Just a brief recap from Altimas.net:OC/LA Mossy Caravan thread: 

*Main Meeting Place:* 
Irvine Spectrum Center
71 Fortune Drive
Irvine, CA 92618

*DATE :* Oct, 5th 2002
*WHERE :* The Monument @ the Spectrum!!! [The thingie that changes colors]
*TIME :* Let's start meeting @ 7:30AM or earlier!!!
*LEAVING :* _ROLLING OUT @ 8:00_ *SHARP* (strictly leavin @ 8:15 latest...it'll be a 30-40min drive down to Mossy...we need to get there @ 9 to at least get a good spot 2 represent!!!)
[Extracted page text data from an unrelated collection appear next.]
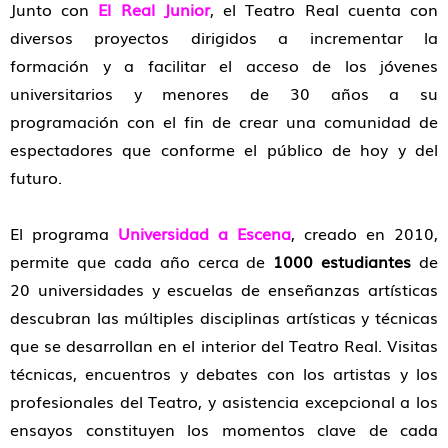
Junto con
El Real Junior
, el Teatro Real cuenta con
diversos proyectos dirigidos a incrementar la
formación y a facilitar el acceso de los jóvenes
universitarios y menores de 30 años a su
programación con el fin de crear una comunidad de
espectadores que conforme el público de hoy y del
futuro.
El programa
Universidad a Escena
, creado en 2010,
permite que cada año cerca de
1000 estudiantes
de
20 universidades y escuelas de enseñanzas artísticas
descubran las múltiples disciplinas artísticas y técnicas
que se desarrollan en el interior del Teatro Real. Visitas
técnicas, encuentros y debates con los artistas y los
profesionales del Teatro, y asistencia excepcional a los
ensayos constituyen los momentos clave de cada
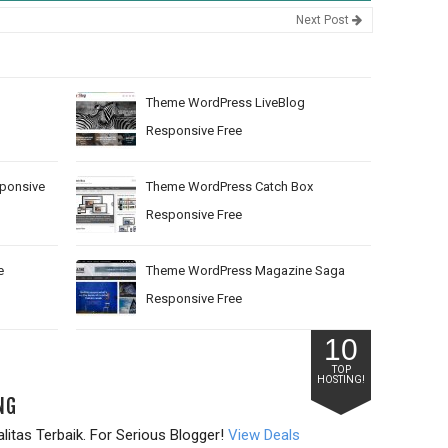
Next Post
n
Theme WordPress LiveBlog
Responsive Free
ponsive
Theme WordPress Catch Box
Responsive Free
e
Theme WordPress Magazine Saga
Responsive Free
10
TOP
HOSTING!
NG
itas Terbaik. For Serious Blogger!
View Deals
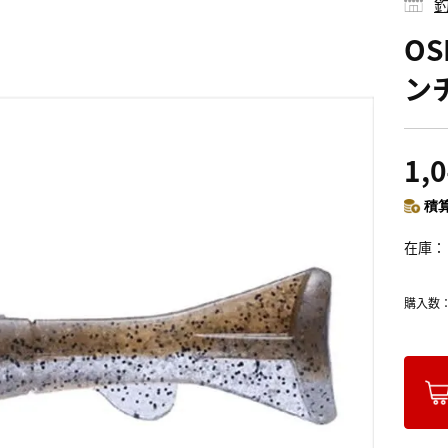
釣
OS
ン
1,
積算
在庫
購入数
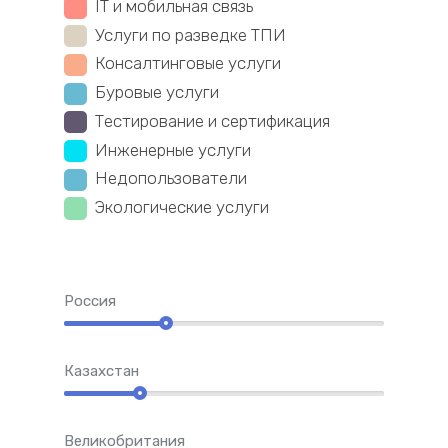
IT и мобильная связь
Услуги по разведке ТПИ
Консалтинговые услуги
Буровые услуги
Тестирование и сертификация
Инженерные услуги
Недопользователи
Экологические услуги
Россия
Казахстан
Великобритания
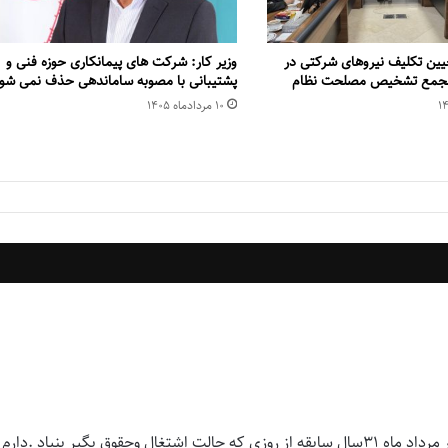
یین تکلیف نیروهای شرکتی در
وزیر کار: شرکت های پیمانکاری حوزه فنی و
 مجمع تشخیص مصلحت نظام
پشتیبانی با مصوبه ساماندهی حذف نمی شو
۱۰ مرداد‌ماه ۱۴۰۵
سلام بنده آزاده . جانباز ۳۰٪ حالت اشتغال ماده ) ۳۸) بود و در مرداد ماه ۳۱سال سابقه از روزی که حالت اشتغال وحقوق بگیر بنیاد .دارم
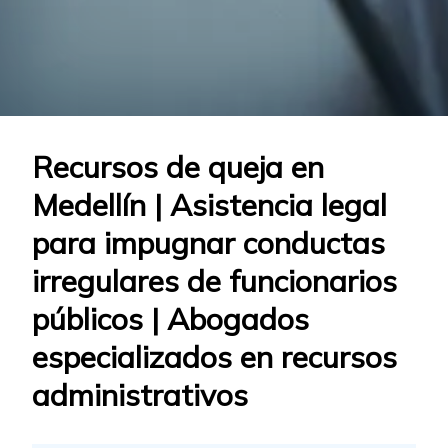
Recursos de queja en
Medellín | Asistencia legal
para impugnar conductas
irregulares de funcionarios
públicos | Abogados
especializados en recursos
administrativos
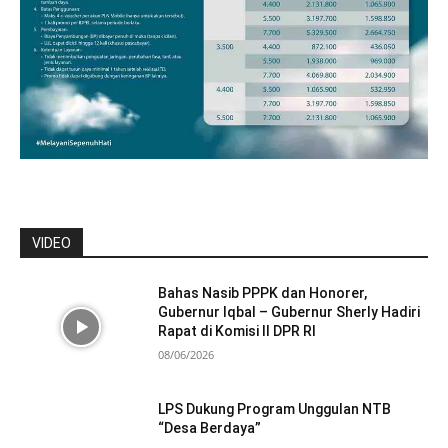
VIDEO
Bahas Nasib PPPK dan Honorer,
Gubernur Iqbal – Gubernur Sherly Hadiri
Rapat di Komisi II DPR RI
08/06/2026
LPS Dukung Program Unggulan NTB
“Desa Berdaya”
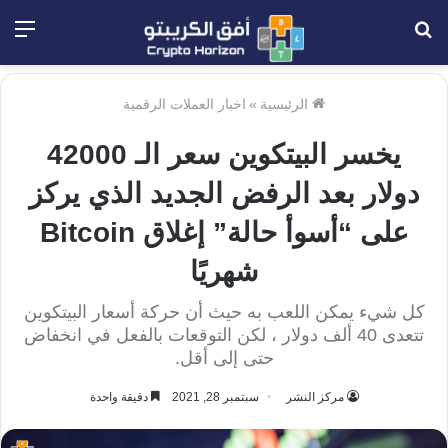
بحث
الق
عن
الرئيسية
»
اخبار العملات الرقمية
يخسر البيتكوين سعر الـ 42000
دولار بعد الرفض الجديد الذي يركز
على “أسوأ حالة” إغلاق Bitcoin
شهريًا
كل شيء يمكن اللعب به حيث أن حركة أسعار البيتكوين
تتعدى 40 ألف دولار ، لكن التوقعات بالفعل في انخفاض
حتى إلى أقل.
مركز النشر
سبتمبر 28, 2021
دقيقة واحدة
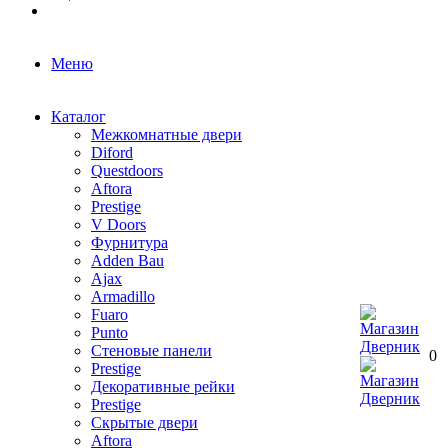
Меню
Каталог
Межкомнатные двери
Diford
Questdoors
Aftora
Prestige
V Doors
Фурнитура
Adden Bau
Ajax
Armadillo
Fuaro
Punto
Стеновые панели
0
Prestige
Декоративные рейки
Prestige
Скрытые двери
Aftora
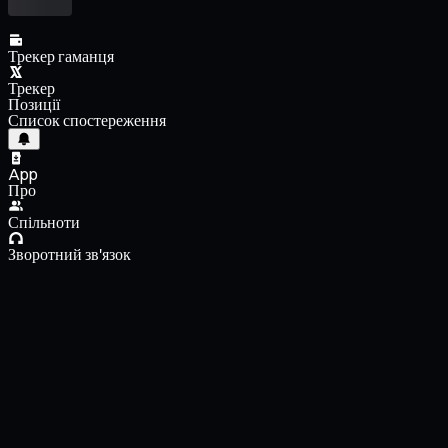
Трекер гаманця
Трекер
Позиції
Список спостереження
App
Про
Спільноти
Зворотний зв'язок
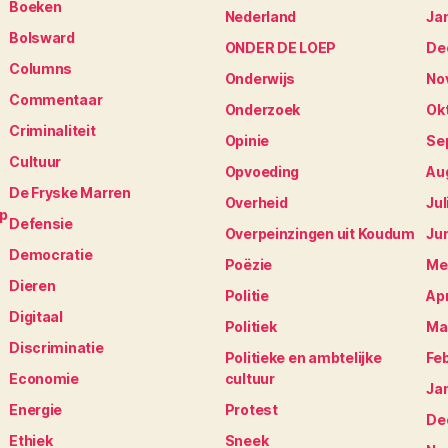
Boeken
Nederland
Ja
Bolsward
ONDER DE LOEP
De
Columns
Onderwijs
No
Commentaar
Onderzoek
Ok
Criminaliteit
Opinie
Se
Cultuur
Opvoeding
Au
De Fryske Marren
Overheid
Jul
op
Defensie
Overpeinzingen uit Koudum
Ju
Democratie
Poëzie
Me
Dieren
Politie
Apr
Digitaal
Politiek
Ma
Discriminatie
Politieke en ambtelijke
Fe
Economie
cultuur
Ja
Energie
Protest
De
Ethiek
Sneek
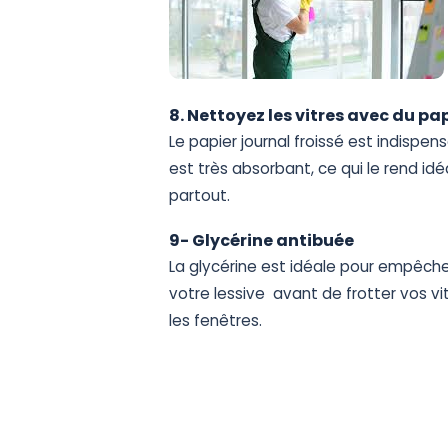
8.
Nettoyez
les
vitres
avec
du
pap
Le
papier
journal
froissé
est
indispen
est
très
absorbant,
ce
qui
le
rend
idé
partout.
9-
Glycérine
antibuée
La
glycérine
est
idéale
pour
empêche
votre
lessive
avant
de
frotter
vos
vi
les
fenêtres.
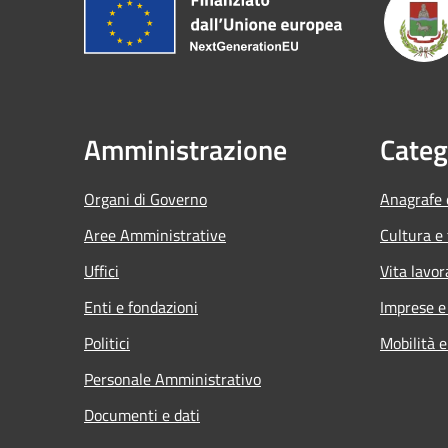
Amministrazione
Categ
Organi di Governo
Anagrafe e
Aree Amministrative
Cultura e
Uffici
Vita lavor
Enti e fondazioni
Imprese 
Politici
Mobilità e
Personale Amministrativo
Documenti e dati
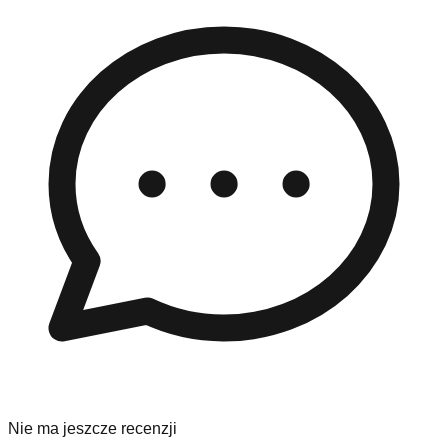
Nie ma jeszcze recenzji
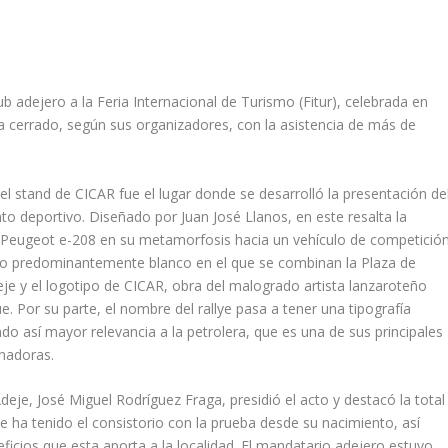
 adejero a la Feria Internacional de Turismo (Fitur), celebrada en
ha cerrado, según sus organizadores, con la asistencia de más de
l stand de CICAR fue el lugar donde se desarrolló la presentación de
nto deportivo. Diseñado por Juan José Llanos, en este resalta la
Peugeot e-208 en su metamorfosis hacia un vehículo de competició
o predominantemente blanco en el que se combinan la Plaza de
je y el logotipo de CICAR, obra del malogrado artista lanzaroteño
. Por su parte, el nombre del rallye pasa a tener una tipografía
do así mayor relevancia a la petrolera, que es una de sus principales
inadoras.
Adeje, José Miguel Rodríguez Fraga, presidió el acto y destacó la total
e ha tenido el consistorio con la prueba desde su nacimiento, así
ficios que esta aporta a la localidad. El mandatario adejero estuvo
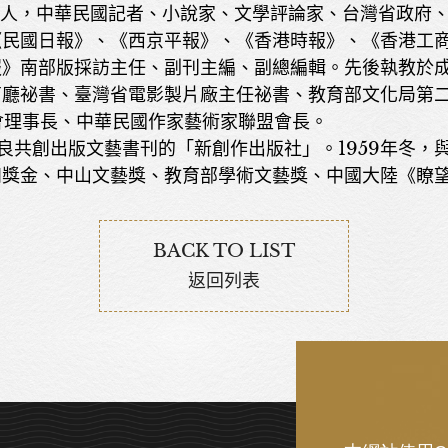
，河南汲縣人，中華民國記者、小說家、文學評論家、台灣省政
《民國日報》、《西京平報》、《香港時報》、《香港工
報》南部版採訪主任、副刊主編、副總編輯。先後執教於
育廳祕書、臺灣省電影製片廠主任祕書、教育部文化局第
會理事長、中華民國作家藝術家聯盟會長。
駱學良共創出版文藝書刊的「新創作出版社」。1959年冬
四獎金、中山文藝獎、教育部學術文藝獎、中國大陸《瞭
BACK TO LIST
返回列表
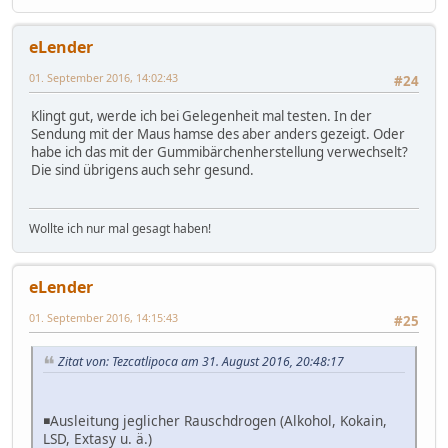
eLender
01. September 2016, 14:02:43
#24
Klingt gut, werde ich bei Gelegenheit mal testen. In der
Sendung mit der Maus hamse des aber anders gezeigt. Oder
habe ich das mit der Gummibärchenherstellung verwechselt?
Die sind übrigens auch sehr gesund.
Wollte ich nur mal gesagt haben!
eLender
01. September 2016, 14:15:43
#25
Zitat von: Tezcatlipoca am 31. August 2016, 20:48:17
◾Ausleitung jeglicher Rauschdrogen (Alkohol, Kokain,
LSD, Extasy u. ä.)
*CAMERAS, CAMCORDERS, 2-WAY RADIOS are ENCOURAGED!!!*

*DESTINATION :*
Mossy Nissan Oceanside
3535 College Blvd
Oceanside, CA 92056

*RULES:*
1. NO RACING ON THE FREEWAY PERIOD!
2. NO HIGH SPEED CRUISE EITHER try to keep this under 85MPH pls or better yet 80MPH
3. NO PASSING unless you radio the others 

Those of you who are planning to meet up and caravan with the Altimas.net crew from the Irvine Spectrum, let me know via this thread or PM so I have a semi-accurate list, and so we know about how many cars to expect.

My list is as follows

1.) Sam (StealthB14)
2.) Quentin (QinSac)
3.) NismoPrincess

Thank you, and hope to see you all there!

-Sam


----------



## nismoprincess (Sep 27, 2002)

7:30  
I guess that means no partying on Friday


----------



## stealthb14 (Apr 30, 2002)

nismoprincess said:


> *7:30
> I guess that means no partying on Friday  *


 LOL, I'm working til about 12 or 1 on friday. I'm used to it though  also, it doesn't hurt that I live about 15-20 minutes away from there, either


----------



## Guest (Oct 2, 2002)

*c u there....*



nismoprincess said:


> *7:30
> I guess that means no partying on Friday  *


I should be there between 7:30-8am. Remember no partying Fri night. 

Q in Sac


----------



## Ry Ry (Apr 30, 2002)

There may be a mini-meet this Friday in Puente Hills.


----------



## Ry Ry (Apr 30, 2002)

stealthb14 said:


> *My list is as follows
> 
> 1.) Sam (StealthB14)
> 2.) Quentin (QinSac)
> 3.) NismoPrincess *


I've added your names to the main list.


----------



## stealthb14 (Apr 30, 2002)

Thanks Ry. Most appreciated.


----------



## stealthb14 (Apr 30, 2002)

Thanks Ry. Most appreciated.

-Sam


----------